> **PROBLEM TO WORK ON**: From the entries below, transcribe exactly the lines between the line holding "r problemas relatados" and the line holding "COMPARTILHAR", inclusive; skip all other lines.

> **GIVEN RECORDS**:
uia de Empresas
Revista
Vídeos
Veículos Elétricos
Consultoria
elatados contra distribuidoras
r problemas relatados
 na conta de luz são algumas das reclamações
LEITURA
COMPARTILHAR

...

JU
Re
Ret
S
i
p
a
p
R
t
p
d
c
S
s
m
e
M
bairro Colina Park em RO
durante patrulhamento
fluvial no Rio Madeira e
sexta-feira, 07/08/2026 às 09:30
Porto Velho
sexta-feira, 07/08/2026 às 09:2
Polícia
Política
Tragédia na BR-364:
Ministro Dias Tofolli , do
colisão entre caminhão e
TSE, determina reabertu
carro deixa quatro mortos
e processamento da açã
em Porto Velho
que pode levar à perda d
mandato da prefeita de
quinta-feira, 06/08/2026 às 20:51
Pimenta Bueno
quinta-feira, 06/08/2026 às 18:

> **RESULT OF THIS EXERCISE**:
r problemas relatados
 na conta de luz são algumas das reclamações
LEITURA
COMPARTILHAR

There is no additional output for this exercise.